Getting and Giving Recognition at Work
The job isn't done until everyone gets the credit they deserve
PHOTO: Simon Watson/Getty Images
Who has time to recognize the fine work people do these days, especially with economic turmoil pushing everyone to work more with less? As a manager once told me, ”Carl, I recognize your work by letting you keep your job.” Sound familiar?
Yet deep down we all want to be recognized for our efforts. We are driven to do more when we feel appreciated, and it stunts our growth to have recognition withheld. Unfortunately, many hard-driving managers consider a pat on the back to be ”fluff,” preferring the carrot of monetary compensation for a job well done and the stick of punishment for the opposite.
Maybe the economic recession will revive other forms of recognition as ways to boost both morale and productivity at little cost. Here are several I’ve found effective.
Send notes. A pack of thank-you cards always sits on my desk, and I try to write one every week.
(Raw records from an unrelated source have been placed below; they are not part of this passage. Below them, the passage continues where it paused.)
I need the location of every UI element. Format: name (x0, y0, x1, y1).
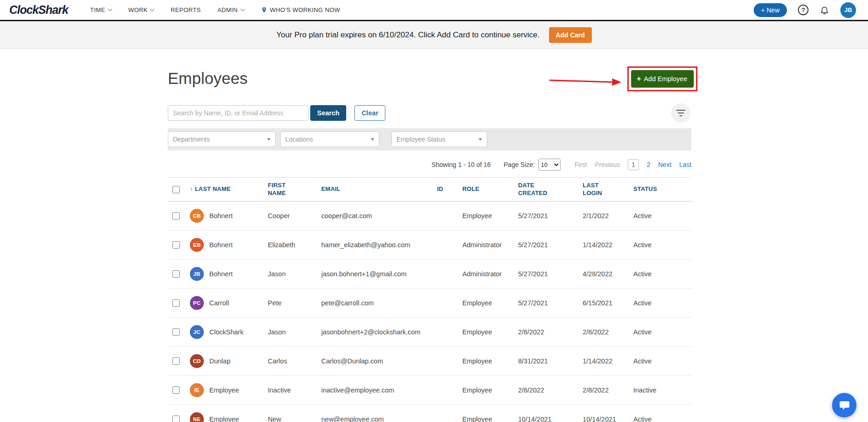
nav-whos-working-now[interactable]: WHO'S WORKING NOW (261, 6, 340, 14)
header-status[interactable]: STATUS (633, 185, 691, 193)
pagination-next[interactable]: Next (658, 161, 672, 168)
row-checkbox[interactable] (172, 328, 180, 336)
first-name-cell: New (268, 416, 321, 422)
new-button[interactable]: + New (754, 3, 787, 17)
employee-status-dropdown[interactable]: Employee Status (391, 131, 487, 147)
status-cell: Active (633, 416, 691, 422)
first-name-cell: Jason (268, 270, 321, 278)
first-name-cell: Inactive (268, 386, 321, 394)
date-created-cell: 5/27/2021 (518, 270, 583, 278)
last-login-cell: 1/14/2022 (583, 241, 633, 249)
nav-reports[interactable]: REPORTS (171, 6, 201, 13)
row-checkbox[interactable] (172, 241, 180, 249)
employee-status-dropdown-label: Employee Status (396, 136, 445, 143)
last-name-cell: Employee (209, 416, 239, 422)
clear-button[interactable]: Clear (354, 105, 385, 121)
employee-avatar: JB (190, 267, 204, 281)
pagination-first: First (574, 161, 587, 168)
last-name-cell: ClockShark (209, 328, 243, 336)
clockshark-logo[interactable]: ClockShark (9, 3, 68, 17)
search-button[interactable]: Search (310, 105, 346, 121)
add-card-button[interactable]: Add Card (549, 27, 592, 43)
table-row[interactable]: CDDunlap Carlos Carlos@Dunlap.com Employ… (168, 347, 691, 376)
pagination-previous: Previous (595, 161, 620, 168)
search-input[interactable] (168, 105, 308, 121)
filter-icon[interactable] (671, 103, 691, 123)
row-checkbox[interactable] (172, 270, 180, 278)
last-name-cell: Bohnert (209, 212, 233, 220)
header-first-name[interactable]: FIRST NAME (268, 182, 321, 197)
employees-page: Employees Add Employee Search Clear Depa… (168, 70, 691, 422)
annotation-arrow (549, 77, 623, 88)
nav-whos-working-now-label: WHO'S WORKING NOW (270, 6, 340, 13)
page-size-select[interactable]: 10 (538, 159, 561, 171)
locations-dropdown-label: Locations (285, 136, 313, 143)
first-name-cell: Jason (268, 328, 321, 336)
search-row: Search Clear (168, 103, 691, 123)
table-row[interactable]: IEEmployee Inactive inactive@employee.co… (168, 376, 691, 405)
departments-dropdown[interactable]: Departments (168, 131, 276, 147)
status-cell: Active (633, 270, 691, 278)
table-row[interactable]: JCClockShark Jason jasonbohnert+2@clocks… (168, 318, 691, 347)
notifications-bell-icon[interactable] (820, 5, 829, 15)
last-login-cell: 1/14/2022 (583, 357, 633, 365)
employee-avatar: PC (190, 296, 204, 310)
table-row[interactable]: PCCarroll Pete pete@carroll.com Employee… (168, 289, 691, 318)
select-all-checkbox[interactable] (172, 186, 180, 193)
nav-time[interactable]: TIME (90, 6, 112, 13)
header-role[interactable]: ROLE (462, 185, 518, 193)
header-last-login[interactable]: LAST LOGIN (583, 182, 633, 197)
last-name-cell: Employee (209, 386, 239, 394)
employees-table: LAST NAME FIRST NAME EMAIL ID ROLE DATE … (168, 177, 691, 422)
first-name-cell: Carlos (268, 357, 321, 365)
last-login-cell: 6/15/2021 (583, 299, 633, 307)
add-employee-button[interactable]: Add Employee (631, 70, 694, 88)
last-name-cell: Bohnert (209, 270, 233, 278)
pagination-links: First Previous 1 2 Next Last (574, 159, 691, 170)
location-pin-icon (261, 6, 267, 14)
pagination-page-2[interactable]: 2 (647, 161, 650, 168)
email-cell: cooper@cat.com (321, 212, 437, 220)
pagination-last[interactable]: Last (679, 161, 691, 168)
header-email[interactable]: EMAIL (321, 185, 437, 193)
last-login-cell: 10/14/2021 (583, 416, 633, 422)
employee-avatar: NE (190, 412, 204, 422)
chat-launcher[interactable] (832, 393, 856, 417)
plus-icon (637, 75, 641, 83)
nav-admin[interactable]: ADMIN (218, 6, 244, 13)
table-row[interactable]: EBBohnert Elizabeth hamer_elizabeth@yaho… (168, 231, 691, 260)
row-checkbox[interactable] (172, 299, 180, 307)
filter-bar: Departments Locations Employee Status (168, 128, 691, 150)
role-cell: Employee (462, 299, 518, 307)
table-row[interactable]: CBBohnert Cooper cooper@cat.com Employee… (168, 202, 691, 231)
row-checkbox[interactable] (172, 212, 180, 220)
date-created-cell: 2/8/2022 (518, 386, 583, 394)
last-login-cell: 2/8/2022 (583, 328, 633, 336)
sort-asc-icon (190, 185, 195, 192)
table-row[interactable]: JBBohnert Jason jason.bohnert+1@gmail.co… (168, 260, 691, 289)
first-name-cell: Cooper (268, 212, 321, 220)
header-date-created[interactable]: DATE CREATED (518, 182, 583, 197)
date-created-cell: 5/27/2021 (518, 299, 583, 307)
help-icon[interactable] (798, 5, 809, 15)
date-created-cell: 8/31/2021 (518, 357, 583, 365)
table-header-row: LAST NAME FIRST NAME EMAIL ID ROLE DATE … (168, 177, 691, 202)
pagination-page-1[interactable]: 1 (628, 159, 639, 170)
last-name-cell: Carroll (209, 299, 229, 307)
nav-work[interactable]: WORK (128, 6, 154, 13)
employee-avatar: IE (190, 383, 204, 397)
status-cell: Inactive (633, 386, 691, 394)
header-last-name[interactable]: LAST NAME (184, 185, 268, 193)
user-avatar[interactable]: JB (840, 2, 856, 18)
role-cell: Employee (462, 386, 518, 394)
row-checkbox[interactable] (172, 386, 180, 394)
last-name-cell: Dunlap (209, 357, 230, 365)
header-id[interactable]: ID (437, 185, 462, 193)
locations-dropdown[interactable]: Locations (280, 131, 379, 147)
table-row[interactable]: NEEmployee New new@employee.com Employee… (168, 405, 691, 422)
row-checkbox[interactable] (172, 357, 180, 365)
role-cell: Employee (462, 416, 518, 422)
status-cell: Active (633, 328, 691, 336)
employee-avatar: JC (190, 325, 204, 339)
row-checkbox[interactable] (172, 416, 180, 422)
You can certainly send thanks by e-mail, and I do that, too, but a handwritten note makes a special statement.
Go beyond the thank-you note. Copy the recipient’s manager, arrange press releases that tout your colleague’s accomplishments, and spread the word on house organs, internal Web sites, and social networking sites.
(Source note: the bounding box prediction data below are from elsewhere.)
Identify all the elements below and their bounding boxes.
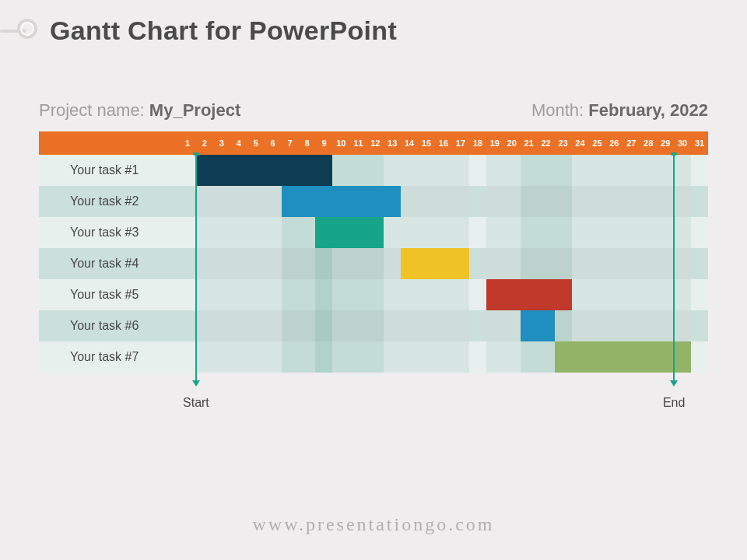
gantt-cell [555,217,572,248]
day-header: 18 [469,131,486,155]
gantt-cell [452,279,469,310]
page-title: Gantt Chart for PowerPoint [50,16,397,46]
gantt-cell [418,248,435,279]
gantt-cell [622,217,640,248]
task-row: Your task #7 [39,341,708,373]
gantt-cell [435,155,452,186]
gantt-cell [230,279,247,310]
gantt-cell [657,248,674,279]
gantt-cell [538,248,555,279]
gantt-cell [622,279,640,310]
gantt-cell [282,310,299,341]
gantt-cell [435,310,452,341]
gantt-cell [640,341,657,373]
title-bar: Gantt Chart for PowerPoint [0,0,747,46]
gantt-cell [572,279,589,310]
day-header: 24 [572,131,589,155]
logo-icon [0,17,39,45]
gantt-cell [691,217,708,248]
gantt-cell [572,186,589,217]
gantt-cell [179,155,196,186]
day-header: 31 [691,131,708,155]
gantt-cell [435,217,452,248]
gantt-cell [265,310,282,341]
gantt-cell [469,155,486,186]
gantt-cell [452,217,469,248]
gantt-cell [521,217,538,248]
gantt-cell [332,217,349,248]
gantt-cell [435,186,452,217]
task-label: Your task #7 [39,341,179,373]
gantt-cell [230,341,247,373]
gantt-cell [691,248,708,279]
day-header: 20 [503,131,521,155]
gantt-cell [640,186,657,217]
meta-row: Project name: My_Project Month: February… [39,100,708,121]
gantt-cell [384,155,401,186]
gantt-cell [572,155,589,186]
gantt-cell [384,217,401,248]
day-header: 10 [332,131,349,155]
gantt-cell [588,310,605,341]
gantt-cell [588,279,605,310]
gantt-cell [674,279,691,310]
gantt-cell [265,248,282,279]
gantt-cell [486,217,503,248]
gantt-cell [282,155,299,186]
task-label: Your task #4 [39,248,179,279]
gantt-cell [179,186,196,217]
gantt-cell [366,341,384,373]
gantt-cell [503,341,521,373]
gantt-cell [282,248,299,279]
gantt-cell [588,341,605,373]
gantt-cell [366,155,384,186]
gantt-cell [640,310,657,341]
gantt-cell [486,310,503,341]
gantt-cell [691,186,708,217]
gantt-cell [213,279,230,310]
gantt-cell [315,186,332,217]
gantt-cell [265,341,282,373]
gantt-cell [657,279,674,310]
gantt-cell [366,279,384,310]
gantt-cell [196,341,213,373]
gantt-cell [674,310,691,341]
gantt-cell [538,217,555,248]
gantt-cell [265,186,282,217]
gantt-cell [521,248,538,279]
gantt-cell [418,186,435,217]
month-value: February, 2022 [588,100,708,120]
gantt-cell [418,279,435,310]
gantt-cell [469,310,486,341]
gantt-cell [674,341,691,373]
gantt-cell [349,217,366,248]
gantt-cell [657,217,674,248]
gantt-cell [486,279,503,310]
gantt-cell [282,186,299,217]
gantt-cell [572,310,589,341]
gantt-cell [622,310,640,341]
gantt-cell [538,341,555,373]
gantt-cell [384,279,401,310]
gantt-cell [299,310,316,341]
gantt-cell [418,155,435,186]
gantt-cell [521,279,538,310]
gantt-cell [691,341,708,373]
gantt-cell [521,186,538,217]
gantt-cell [196,155,213,186]
gantt-cell [469,279,486,310]
gantt-cell [588,186,605,217]
gantt-cell [179,217,196,248]
gantt-cell [230,155,247,186]
gantt-cell [605,217,622,248]
gantt-cell [503,279,521,310]
day-header: 30 [674,131,691,155]
day-header: 9 [315,131,332,155]
gantt-cell [657,155,674,186]
gantt-cell [640,279,657,310]
task-row: Your task #6 [39,310,708,341]
gantt-cell [452,186,469,217]
gantt-cell [349,279,366,310]
task-label: Your task #2 [39,186,179,217]
gantt-cell [435,279,452,310]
It’s the thought that counts. Other low-cost ways of recognizing achievement include small but thoughtful gifts, time off to attend conferences or seminars, ”dinner for two” coupons, extra vacation days or comp time, preferred parking spaces, and so forth.
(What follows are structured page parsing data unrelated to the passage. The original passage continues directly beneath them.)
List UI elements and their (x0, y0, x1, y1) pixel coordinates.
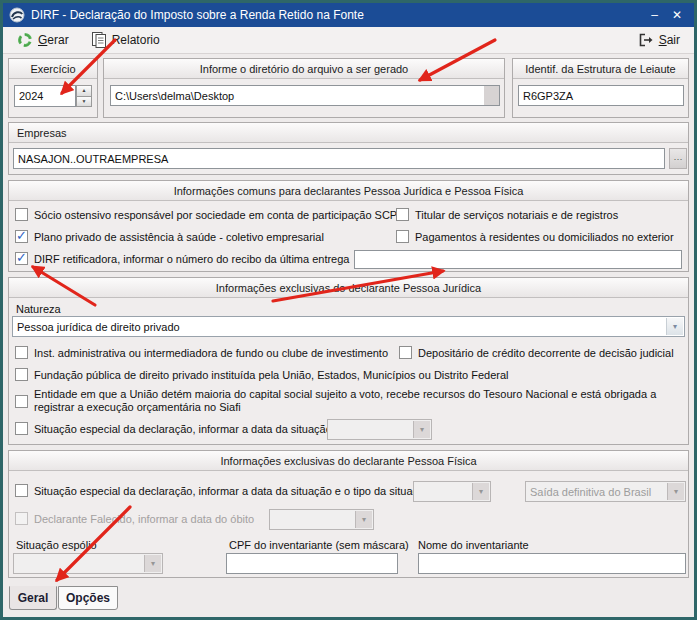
tab-geral[interactable]: Geral (9, 586, 57, 610)
cpf-label: CPF do inventariante (sem máscara) (229, 539, 409, 551)
spin-up-icon[interactable]: ▲ (76, 85, 92, 97)
cpf-input[interactable] (226, 553, 398, 574)
tab-opcoes[interactable]: Opções (58, 586, 118, 610)
leiaute-group: Identif. da Estrutura de Leiaute (512, 58, 689, 118)
checkbox-depositario[interactable] (399, 346, 412, 359)
checkbox-situacao-pj-label: Situação especial da declaração, informa… (34, 423, 332, 435)
title-bar: DIRF - Declaração do Imposto sobre a Ren… (3, 3, 694, 27)
tab-opcoes-label: Opções (66, 591, 110, 605)
checkbox-titular-label: Titular de serviços notariais e de regis… (415, 209, 618, 221)
checkbox-falecido-label: Declarante Falecido, informar a data do … (34, 513, 254, 525)
situacao-pf-date-select[interactable]: ▾ (413, 481, 491, 502)
checkbox-situacao-pf-label: Situação especial da declaração, informa… (34, 485, 430, 497)
diretorio-input[interactable] (110, 85, 500, 106)
checkbox-situacao-pf[interactable] (15, 484, 28, 497)
leiaute-caption: Identif. da Estrutura de Leiaute (513, 59, 688, 79)
empresas-browse-button[interactable]: ··· (669, 148, 687, 169)
pj-caption: Informações exclusivas do declarante Pes… (9, 278, 688, 298)
chevron-down-icon: ▾ (413, 421, 430, 438)
empresas-caption: Empresas (9, 123, 688, 143)
window-title: DIRF - Declaração do Imposto sobre a Ren… (31, 8, 364, 22)
sair-label: Sair (659, 33, 680, 47)
close-button[interactable]: ✕ (672, 9, 682, 21)
relatorio-button[interactable]: Relatorio (85, 30, 166, 50)
relatorio-label: Relatorio (112, 33, 160, 47)
tab-geral-label: Geral (18, 591, 49, 605)
sair-button[interactable]: Sair (632, 30, 686, 50)
checkbox-titular[interactable] (396, 208, 409, 221)
checkbox-depositario-label: Depositário de crédito decorrente de dec… (418, 347, 674, 359)
checkbox-plano-label: Plano privado de assistência à saúde - c… (34, 231, 324, 243)
exercicio-group: Exercício ▲ ▼ (8, 58, 98, 118)
spin-down-icon[interactable]: ▼ (76, 97, 92, 108)
checkbox-entidade-label: Entidade em que a União detém maioria do… (34, 388, 682, 414)
situacao-pj-date-select[interactable]: ▾ (327, 419, 432, 440)
pf-caption: Informações exclusivas do declarante Pes… (9, 451, 688, 471)
checkbox-fundacao-label: Fundação pública de direito privado inst… (34, 369, 509, 381)
nome-label: Nome do inventariante (418, 539, 529, 551)
recibo-input[interactable] (354, 250, 682, 269)
nome-input[interactable] (418, 553, 686, 574)
generate-icon (17, 32, 33, 48)
tipo-situacao-select[interactable]: Saída definitiva do Brasil ▾ (525, 481, 686, 502)
diretorio-caption: Informe o diretório do arquivo a ser ger… (104, 59, 504, 79)
empresas-input[interactable] (13, 148, 665, 169)
checkbox-fundacao[interactable] (15, 368, 28, 381)
checkbox-falecido[interactable] (15, 512, 28, 525)
diretorio-group: Informe o diretório do arquivo a ser ger… (103, 58, 505, 118)
checkbox-plano[interactable] (15, 230, 28, 243)
app-globe-icon (9, 7, 25, 23)
toolbar: Gerar Relatorio (3, 27, 694, 54)
espolio-label: Situação espólio (16, 539, 97, 551)
chevron-down-icon: ▾ (144, 555, 161, 572)
checkbox-retificadora[interactable] (15, 252, 28, 265)
chevron-down-icon: ▾ (472, 483, 489, 500)
checkbox-entidade[interactable] (15, 395, 28, 408)
tipo-situacao-value: Saída definitiva do Brasil (530, 486, 651, 498)
leiaute-input[interactable] (518, 85, 684, 106)
checkbox-retificadora-label: DIRF retificadora, informar o número do … (34, 253, 349, 265)
exit-icon (638, 32, 654, 48)
chevron-down-icon: ▾ (667, 483, 684, 500)
gerar-label: Gerar (38, 33, 69, 47)
natureza-value: Pessoa jurídica de direito privado (17, 321, 180, 333)
checkbox-socio[interactable] (15, 208, 28, 221)
natureza-select[interactable]: Pessoa jurídica de direito privado ▾ (12, 316, 685, 337)
checkbox-socio-label: Sócio ostensivo responsável por sociedad… (34, 209, 397, 221)
chevron-down-icon: ▾ (355, 511, 372, 528)
pj-group: Informações exclusivas do declarante Pes… (8, 277, 689, 445)
obito-date-select[interactable]: ▾ (269, 509, 374, 530)
checkbox-pagamentos[interactable] (396, 230, 409, 243)
exercicio-caption: Exercício (9, 59, 97, 79)
espolio-select[interactable]: ▾ (13, 553, 163, 574)
minimize-button[interactable]: – (651, 9, 658, 21)
empresas-group: Empresas ··· (8, 122, 689, 175)
gerar-button[interactable]: Gerar (11, 30, 75, 50)
checkbox-inst-label: Inst. administrativa ou intermediadora d… (34, 347, 388, 359)
chevron-down-icon: ▾ (666, 318, 683, 335)
dirf-window: DIRF - Declaração do Imposto sobre a Ren… (0, 0, 697, 620)
checkbox-pagamentos-label: Pagamentos à residentes ou domiciliados … (415, 231, 674, 243)
exercicio-input[interactable] (14, 85, 76, 107)
diretorio-browse-button[interactable] (484, 86, 499, 105)
pf-group: Informações exclusivas do declarante Pes… (8, 450, 689, 578)
checkbox-situacao-pj[interactable] (15, 422, 28, 435)
comuns-group: Informações comuns para declarantes Pess… (8, 180, 689, 272)
checkbox-inst[interactable] (15, 346, 28, 359)
natureza-label: Natureza (16, 303, 61, 315)
comuns-caption: Informações comuns para declarantes Pess… (9, 181, 688, 201)
exercicio-spinner: ▲ ▼ (14, 85, 92, 107)
report-icon (91, 32, 107, 48)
Be generous with credit. Go beyond the basics of giving credit where it is due. A while back, Pat, a young finance guy, and I bumped into our director, who asked me a question about a project we were all working on. I turned to Pat and said, ”Why don’t you answer Jerry?” He didn’t miss a beat, and it boosted his confidence to be allowed to ”show his stuff.”
How much does getting recognition mean to someone? Often you’ll never know. During an airport access project, my team thought up ”Access Aces” awards to give to colleagues for great work. They became the highlight of our monthly briefings. There was no fancy plaque: A short note (which was copied to the employee’s manager) thanked the awardee for his or her accomplishment. It was taped onto heavy card stock and adorned with a turkey-shaped sticker that said: ”Don’t let the turkeys get you down!” I remember going to the office of a coworker on the project, George, and noticing that his walls were bare—except for an ”Access Aces” award hung prominently behind his desk.
Perhaps you yourself can recall how good it feels to be recognized. I once gave a complicated and exhausting briefing to my board on the sensitive subject of airport parking rates. I had just made my way back to my office and loosened my tie when I got a phone call from our executive director: ”Carl, this is Steve. Great job on the presentation! Thanks!” Then he hung up. That was it, but the shot of adrenalin was indescribable.